RIM Reveals New Generation Of BlackBerrys
SAN FRANCISCO — Just days after the worst service outage in its history, Research In Motion was expected to unveil a new generation of BlackBerrys Tuesday at a software developer's conference in San Francisco.
RIM (TSX:RIM) has struggled through several major setbacks in recent months and the conference gives the Waterloo, Ont.-based company an opportunity to start regaining both its reputation and its share of the red-hot smartphone market.
"You're going to see some very, very transformative things," co-CEO Jim Balsillie said Monday ahead of the conference.

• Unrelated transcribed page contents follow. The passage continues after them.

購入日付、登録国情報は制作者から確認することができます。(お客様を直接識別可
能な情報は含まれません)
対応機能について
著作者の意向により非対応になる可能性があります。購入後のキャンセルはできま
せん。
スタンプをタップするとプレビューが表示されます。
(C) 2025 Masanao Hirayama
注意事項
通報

The new generation of BlackBerrys will use the same operating system as RIM's PlayBook tablet and the smartphones are expected to be more like mobile computers when they're launched early next year.
The launch of newer models is expected to help RIM better compete with smartphones from Apple and those that run Google's Android operating system.
With its own more powerful QNX operating system, the new BlackBerrys are expected to give users a faster and better Internet experience and allow them to seamlessly perform multiple tasks at the same time.
Balsillie said the new software "leap-frogs the mobile industry" and helps position RIM for the next decade.
Peter Misek, an analyst at Jefferies & Co. in New York, said much of RIM's future depends on releasing the new BlackBerrys with QNX.
The conference comes after a global outage of BlackBerry text, email and Internet services last week that hit Europe, Africa, the Middle East and North and South America.
To make amends for the outage, RIM (TSX:RIM) has offered its 70 million users a selection of free apps totalling $100 and its business customers free tech support for a month.
BlackBerry application developers will also get an opportunity to learn from RIM experts about the latest development technologies at the conference, which are expected to include an upgraded version of the PlayBook operating system to allow users access to their BlackBerry email, contacts and calendar.
This is not the first time the company has stumbled with its future at stake. RIM overcame doubts when it went public 14 years ago and then again during the tech crash 11 years ago. At one point, a patent dispute threatened to shut down BlackBerry service in the U.S. until the company settled in 2006.